ChatGPT: Chances and Challenges for Dentistry

Florin Eggmann, Dr. med. dent.; and Markus B. Blatz, DMD, PhD

The artificial intelligence (AI) chatbot ChatGPT has generated both huge interest and deep concern since its launch in November 2022.1 ChatGPT, a large language model (LLM) with a conversational interface, has been trained on vast amounts of human-generated text and has the ability to respond to questions and complete various text-related tasks. The use of ChatGPT and similar LLMs in dentistry is unlikely to significantly impact the daily routine of most dental healthcare personnel but could streamline administrative workflows and potentially serve as an additional tool for clinical decision support in the future. However, this is contingent on the availability of comprehensive, up-to-date, and unbiased data. The use of LLMs also causes privacy and cybersecurity concerns. It is therefore crucial to implement robust data protection measures and strong defenses against malicious use of LLMs.
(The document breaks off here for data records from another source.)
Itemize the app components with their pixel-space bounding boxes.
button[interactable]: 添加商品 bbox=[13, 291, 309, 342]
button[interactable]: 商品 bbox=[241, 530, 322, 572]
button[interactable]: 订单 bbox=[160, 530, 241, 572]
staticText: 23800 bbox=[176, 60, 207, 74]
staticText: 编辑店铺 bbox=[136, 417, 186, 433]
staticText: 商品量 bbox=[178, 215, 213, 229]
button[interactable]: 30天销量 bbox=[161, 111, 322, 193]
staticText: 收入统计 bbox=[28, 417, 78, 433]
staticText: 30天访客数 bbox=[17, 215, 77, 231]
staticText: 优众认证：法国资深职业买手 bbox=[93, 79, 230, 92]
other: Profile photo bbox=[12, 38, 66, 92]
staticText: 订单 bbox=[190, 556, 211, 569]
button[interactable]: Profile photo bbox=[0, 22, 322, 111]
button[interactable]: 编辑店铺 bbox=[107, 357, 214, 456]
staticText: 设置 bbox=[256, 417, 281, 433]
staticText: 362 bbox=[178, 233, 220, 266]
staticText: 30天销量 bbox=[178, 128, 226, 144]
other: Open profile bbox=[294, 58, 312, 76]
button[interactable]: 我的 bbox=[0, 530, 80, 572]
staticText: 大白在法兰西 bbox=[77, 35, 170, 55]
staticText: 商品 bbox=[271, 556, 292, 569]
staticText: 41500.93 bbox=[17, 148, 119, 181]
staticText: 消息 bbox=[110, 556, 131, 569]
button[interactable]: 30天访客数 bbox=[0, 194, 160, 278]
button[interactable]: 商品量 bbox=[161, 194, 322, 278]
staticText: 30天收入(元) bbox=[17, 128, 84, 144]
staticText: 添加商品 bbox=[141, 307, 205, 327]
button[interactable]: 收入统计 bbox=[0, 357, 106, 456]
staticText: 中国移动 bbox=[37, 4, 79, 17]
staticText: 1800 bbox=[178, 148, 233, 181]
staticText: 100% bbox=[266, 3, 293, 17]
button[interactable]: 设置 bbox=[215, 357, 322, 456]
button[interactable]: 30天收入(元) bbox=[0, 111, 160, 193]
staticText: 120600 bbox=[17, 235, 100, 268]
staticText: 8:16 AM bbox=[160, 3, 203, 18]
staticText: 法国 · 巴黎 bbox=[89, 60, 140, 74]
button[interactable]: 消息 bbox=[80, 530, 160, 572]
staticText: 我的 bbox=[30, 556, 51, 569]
Although ChatGPT provides succinct answers to most queries, its lack of reliability, transparency, and up-to-date knowledge compared with conventional search engines is a major drawback, particularly for health-related queries.
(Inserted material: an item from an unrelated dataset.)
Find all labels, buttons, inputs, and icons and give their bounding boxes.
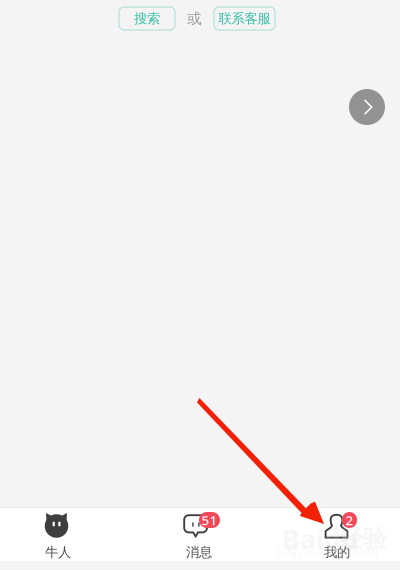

This article provides an overview of the broad and complex implications that LLMs carry for dentistry. It emphasizes the need for rigorous scientific evaluation and strict legal regulation to realize the potential benefits of LLMs for patient care, education at dental schools, and dental research and to safeguard against the serious risks inherent in such AI technologies.

Answering Life's Questions

Within just 3 months of its launch last fall, ChatGPT had amassed 100 million users, making it one of the fastest-growing internet applications in history.2 Developed by OpenAI, a US company backed by Microsoft, ChatGPT can give answers to the biggest and smallest questions in life, draft passable college essays, and produce job application letters, short stories, sonnets, song lyrics, stir-fry recipes, and more. It is also adept at finding and fixing bugs in computer code.3

The ChatGPT chatbot can fulfill such text-related tasks because it has been trained on massive amounts of human-generated text, with detailed guidance from AI experts and instructive interactions with volunteers during its development.4 When replying to a question or prompt, ChatGPT generates statistically likely sequences of words, using statistical patterns learned from vast amounts of textual data. In some sense, this is like predictive text on a cell phone but on a much larger scale and with advanced sophistication.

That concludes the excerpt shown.